1. Bengali is a member of the Indic group of the Indo-Iranian or Aryan branch of the Indo-European family of languages. With its sister-speech Assamese, Bengali forms the easternmost language in the IE. linguistic area, just as the Celtic Irish and the Germanic Icelandic are the westernmost. It has been in existence as an independent and characterised language, or, rather, as a distinct dialect group, for nearly ten centuries.

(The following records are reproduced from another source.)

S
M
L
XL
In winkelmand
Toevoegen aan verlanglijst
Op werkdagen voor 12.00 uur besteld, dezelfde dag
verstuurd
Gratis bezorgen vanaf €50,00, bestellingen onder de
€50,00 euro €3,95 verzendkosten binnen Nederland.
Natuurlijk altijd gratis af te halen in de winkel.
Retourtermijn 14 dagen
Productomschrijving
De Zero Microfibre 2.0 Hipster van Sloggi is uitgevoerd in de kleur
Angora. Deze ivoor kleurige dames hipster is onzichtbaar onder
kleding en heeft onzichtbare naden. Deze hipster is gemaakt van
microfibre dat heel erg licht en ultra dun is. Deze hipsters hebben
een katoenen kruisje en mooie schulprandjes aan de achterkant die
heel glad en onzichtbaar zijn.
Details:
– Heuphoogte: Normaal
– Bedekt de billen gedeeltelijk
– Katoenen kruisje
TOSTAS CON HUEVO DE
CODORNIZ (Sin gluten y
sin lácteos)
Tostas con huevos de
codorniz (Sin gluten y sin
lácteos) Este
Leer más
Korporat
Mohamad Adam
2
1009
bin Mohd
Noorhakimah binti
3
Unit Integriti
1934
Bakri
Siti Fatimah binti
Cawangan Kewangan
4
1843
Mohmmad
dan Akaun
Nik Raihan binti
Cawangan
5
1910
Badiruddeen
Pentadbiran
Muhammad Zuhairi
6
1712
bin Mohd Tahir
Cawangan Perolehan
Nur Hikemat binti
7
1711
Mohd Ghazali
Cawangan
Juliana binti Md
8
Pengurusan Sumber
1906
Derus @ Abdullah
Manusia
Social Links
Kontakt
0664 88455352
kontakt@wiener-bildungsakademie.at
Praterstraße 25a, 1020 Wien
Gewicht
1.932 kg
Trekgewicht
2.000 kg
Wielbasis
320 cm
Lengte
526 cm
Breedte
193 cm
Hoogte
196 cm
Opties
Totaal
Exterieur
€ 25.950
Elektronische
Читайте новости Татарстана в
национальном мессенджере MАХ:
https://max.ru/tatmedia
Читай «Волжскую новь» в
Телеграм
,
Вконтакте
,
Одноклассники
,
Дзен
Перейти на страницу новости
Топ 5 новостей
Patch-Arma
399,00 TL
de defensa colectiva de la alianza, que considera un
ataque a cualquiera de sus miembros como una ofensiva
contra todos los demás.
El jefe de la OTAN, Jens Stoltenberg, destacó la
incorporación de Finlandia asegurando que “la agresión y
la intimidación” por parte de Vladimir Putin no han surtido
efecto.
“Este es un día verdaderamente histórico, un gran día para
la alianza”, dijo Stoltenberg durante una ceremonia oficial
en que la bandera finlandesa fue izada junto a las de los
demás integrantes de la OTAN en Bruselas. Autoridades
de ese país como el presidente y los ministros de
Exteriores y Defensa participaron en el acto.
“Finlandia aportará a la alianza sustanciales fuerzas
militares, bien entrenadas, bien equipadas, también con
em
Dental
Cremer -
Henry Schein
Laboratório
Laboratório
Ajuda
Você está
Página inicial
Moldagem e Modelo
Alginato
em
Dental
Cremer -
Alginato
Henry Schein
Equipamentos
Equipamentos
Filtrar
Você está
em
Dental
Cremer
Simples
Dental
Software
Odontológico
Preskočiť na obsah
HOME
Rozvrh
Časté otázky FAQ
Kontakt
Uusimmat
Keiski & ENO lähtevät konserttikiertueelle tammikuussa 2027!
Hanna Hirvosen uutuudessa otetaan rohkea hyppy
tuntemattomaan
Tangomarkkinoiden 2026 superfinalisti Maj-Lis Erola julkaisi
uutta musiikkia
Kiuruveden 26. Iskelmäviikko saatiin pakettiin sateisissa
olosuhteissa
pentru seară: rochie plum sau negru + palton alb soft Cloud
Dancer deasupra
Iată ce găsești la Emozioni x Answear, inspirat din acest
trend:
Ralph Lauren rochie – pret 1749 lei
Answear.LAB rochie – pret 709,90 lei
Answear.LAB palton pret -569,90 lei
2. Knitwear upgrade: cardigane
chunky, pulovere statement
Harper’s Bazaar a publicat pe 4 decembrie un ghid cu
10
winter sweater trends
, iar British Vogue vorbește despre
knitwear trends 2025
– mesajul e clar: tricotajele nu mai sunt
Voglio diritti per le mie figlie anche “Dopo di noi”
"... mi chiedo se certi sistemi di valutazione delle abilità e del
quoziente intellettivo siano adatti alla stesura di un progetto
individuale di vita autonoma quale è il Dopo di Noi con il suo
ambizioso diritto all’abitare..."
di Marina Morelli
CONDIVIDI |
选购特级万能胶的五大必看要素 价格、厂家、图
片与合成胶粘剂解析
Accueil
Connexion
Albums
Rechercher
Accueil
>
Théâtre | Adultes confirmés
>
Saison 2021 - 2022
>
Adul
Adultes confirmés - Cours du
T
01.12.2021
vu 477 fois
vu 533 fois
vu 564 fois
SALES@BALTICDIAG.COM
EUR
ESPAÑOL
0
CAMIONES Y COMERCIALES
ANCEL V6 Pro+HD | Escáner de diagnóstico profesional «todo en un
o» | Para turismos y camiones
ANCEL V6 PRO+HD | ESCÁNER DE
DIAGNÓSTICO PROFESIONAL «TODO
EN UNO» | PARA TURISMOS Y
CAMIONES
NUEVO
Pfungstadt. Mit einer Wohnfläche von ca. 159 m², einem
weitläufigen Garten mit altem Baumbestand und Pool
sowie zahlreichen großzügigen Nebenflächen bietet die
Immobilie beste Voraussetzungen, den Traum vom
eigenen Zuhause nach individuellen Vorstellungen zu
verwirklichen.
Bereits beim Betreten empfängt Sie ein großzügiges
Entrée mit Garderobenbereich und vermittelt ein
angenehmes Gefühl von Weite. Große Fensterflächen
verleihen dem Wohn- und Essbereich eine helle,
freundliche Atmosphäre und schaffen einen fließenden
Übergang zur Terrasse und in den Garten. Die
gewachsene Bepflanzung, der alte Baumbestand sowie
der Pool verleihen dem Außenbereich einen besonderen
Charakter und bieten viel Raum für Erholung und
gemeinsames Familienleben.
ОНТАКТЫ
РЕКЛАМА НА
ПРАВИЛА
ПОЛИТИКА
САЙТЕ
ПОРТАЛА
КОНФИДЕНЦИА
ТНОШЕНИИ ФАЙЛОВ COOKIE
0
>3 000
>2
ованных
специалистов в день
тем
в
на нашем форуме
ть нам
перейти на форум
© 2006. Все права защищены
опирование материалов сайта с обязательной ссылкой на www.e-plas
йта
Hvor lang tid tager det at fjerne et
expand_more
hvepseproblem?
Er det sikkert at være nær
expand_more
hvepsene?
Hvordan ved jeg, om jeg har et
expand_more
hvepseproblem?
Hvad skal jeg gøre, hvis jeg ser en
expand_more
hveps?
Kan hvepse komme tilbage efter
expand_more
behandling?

2. Among the languages and dialects of India, Bengali is the speech of the largest number of people,[1] 48,367,915 persons having returned it as their mother-tongue during the census of 1911. Bengali is spoken by 92 per cent. of the population of the province of Bengal; and portions of Assam and of Bihar and Orissa linguistically form parts of Bengal. Bengali shades off into its sister-languages Oṛiyā, Magahī and Maithilī in the west, and into Assamese in the north-east. Apart from other Indo-Aryan speeches, notably Hindōstani (which is spoken with varying degrees

  1. Of course, a modified form of Western Hindi (Hindōstanī, Hindī or Urdū) is the lingua franca of all Aryan-speaking India, and is the established language of literature, of education, of the law-court and of public life in the Bihārī, Eastern Hindī, Panjābī and Lahndī, Central and Western Pahāṛī, and Rājasthānī tracts. From this, Hindī or Hindōstānī is often loosely regarded as the language of the people of all Aryan India excluding Sindh, Gujarat, the Mahratta country, Orissa, Bengal and Assam, Nepal, Kashmir, and to some extent the Panjab,—of a tract with a population of over 112 (including the Panjab, over 133) millions. Hindī or Hindōstānī is unquestionably tho most important language of India, and the only speech which can be said to be truly national for all India; but it, together with other forms of Western Hindi, like Braj-bhākhā, Kanaujī, Bundēlī, etc., is the mother-tongue, the home-language of a little over 41½ millions only (according to the census of 1911). Taking into consideration the number of people speaking it as their mother-tongue, Bengali is the seventh language of the world, coming after Northern Chinese, English, Russian, German, Spanish, and Japanese; although as a great world-speech, Hindōstānī alone of Indian languages can rank with English, French, Spanish and Arabic.